Song joined the Terrando lab in May of 2023 with an interest in neuroinflammation and neurovascular contributions to delirium during aging and neurodegeneration. Her current work is advancing key mechanistic underpinnings of postsurgical delirium in AD using different mouse models, including testing of novel therapies aimed at resolving neuroinflammation and cognitive outcomes. As part of an ongoing collaboration with Dr. Ting Yang, assistant professor in medicine and co-advisor on this fellowship, Song will learn specific assays to test the role of different cell types present in the neurovascular unit and study their respective contributions to blood-brain barrier dysfunction following anesthesia and surgery. The impact of postoperative delirium in these models will be evaluated over time, focusing both on acute and long-term cognitive trajectories, and will be combined with AD plasma biomarkers, thus offering significant translational potential for clinical applications.

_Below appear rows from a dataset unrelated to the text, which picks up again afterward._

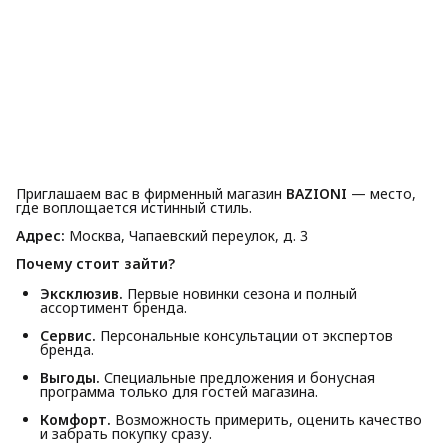
Приглашаем вас в фирменный магазин
BAZIONI
— место,
где воплощается истинный стиль.
Адрес:
Москва, Чапаевский переулок, д. 3
Почему стоит зайти?
Эксклюзив.
Первые новинки сезона и полный
ассортимент бренда.
Сервис.
Персональные консультации от экспертов
бренда.
Выгоды.
Специальные предложения и бонусная
программа только для гостей магазина.
Комфорт.
Возможность примерить, оценить качество
и забрать покупку сразу.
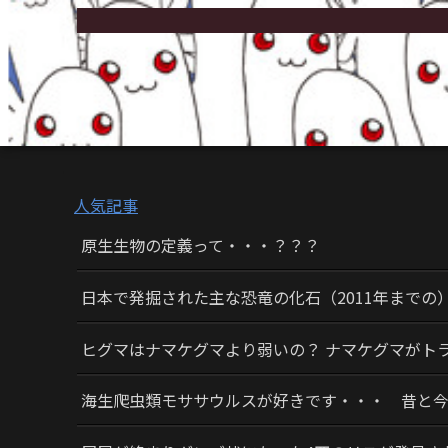
人気記事
原生生物の定義って・・・？？？
日本で発掘された主な恐竜の化石（2011年までの
ヒグマはナマケグマより弱いの？ ナマケグマがト
海生爬虫類モササウルスが好きです・・・ 昔と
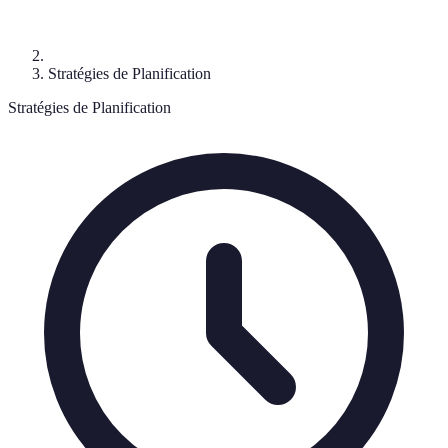
Stratégies de Planification
Stratégies de Planification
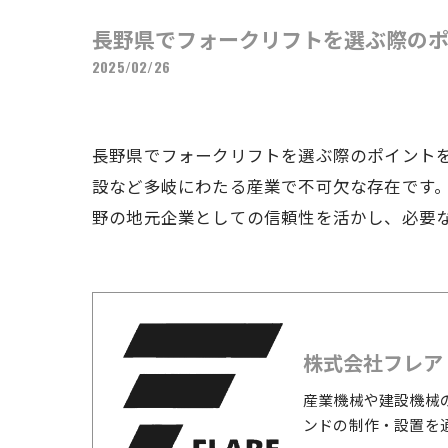
長野県でフォークリフトを選ぶ際の
2025/02/26
長野県でフォークリフトを選ぶ際のポイント
設など多岐にわたる産業で不可欠な存在です
野の地元企業としての信頼性を活かし、必要
株式会社フレア
産業機械や建設機械
ンドの制作・設置を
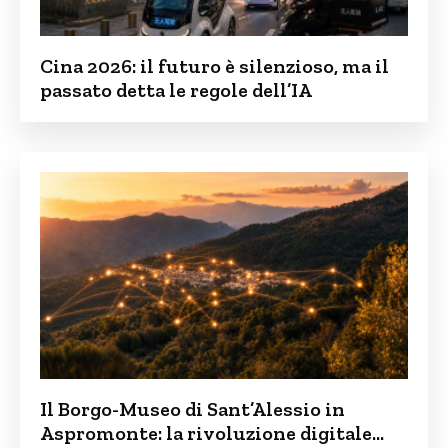
Cina 2026: il futuro è silenzioso, ma il
passato detta le regole dell’IA
Il Borgo-Museo di Sant’Alessio in
Aspromonte: la rivoluzione digitale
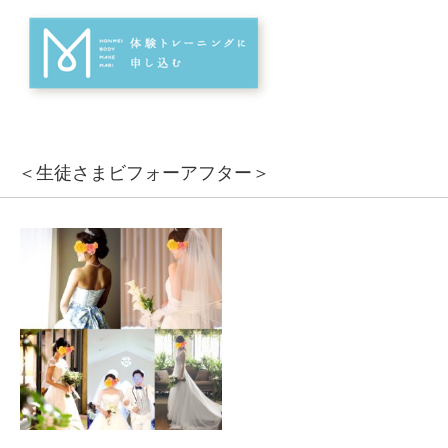
＜生徒さまビフォーアフター＞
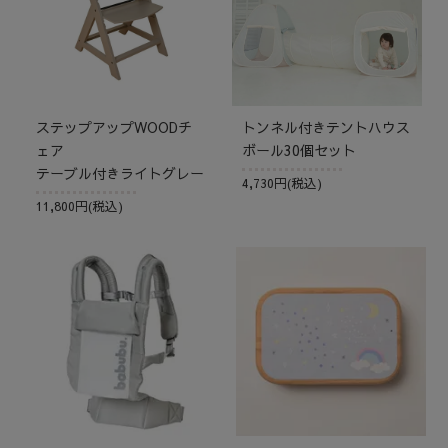
ステップアップWOODチ
トンネル付きテントハウス
ェア
ボール30個セット
テーブル付きライトグレー
4,730円(税込)
11,800円(税込)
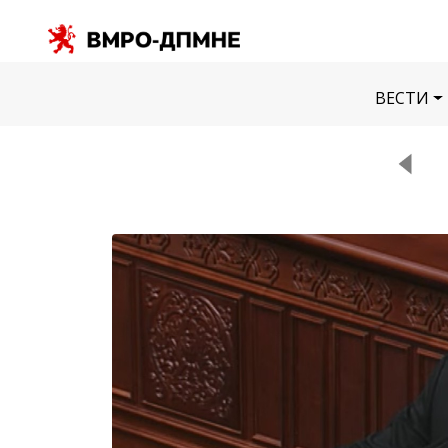
ВЕСТИ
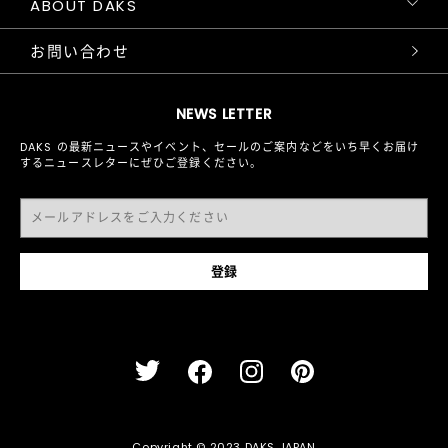
ABOUT DAKS
お問い合わせ
NEWS LETTER
DAKS の最新ニュースやイベント、セールのご案内などをいち早くお届け
するニュースレターにぜひご登録ください。
Copyright © 2023 DAKS JAPAN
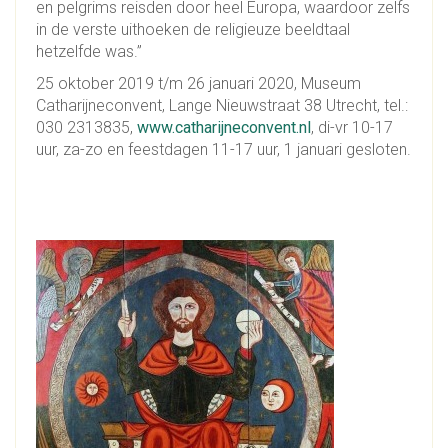
en pelgrims reisden door heel Europa, waardoor zelfs
in de verste uithoeken de religieuze beeldtaal
hetzelfde was.”
25 oktober 2019 t/m 26 januari 2020, Museum
Catharijneconvent, Lange Nieuwstraat 38 Utrecht, tel.:
030 2313835,
www.catharijneconvent.nl
, di-vr 10-17
uur, za-zo en feestdagen 11-17 uur, 1 januari gesloten.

“This fellowship provides a unique opportunity for talented trainees in advancing key questions related to the intersection of delirium and dementia,” says Dr. Niccolo Terrando, professor of anesthesiology, cell biology and integrative immunobiology and project mentor. “This work is quite timely and will contribute to the training of a new generation of scientists dedicated to further understanding the impact of perioperative factors on Alzheimer's disease and related dementias.”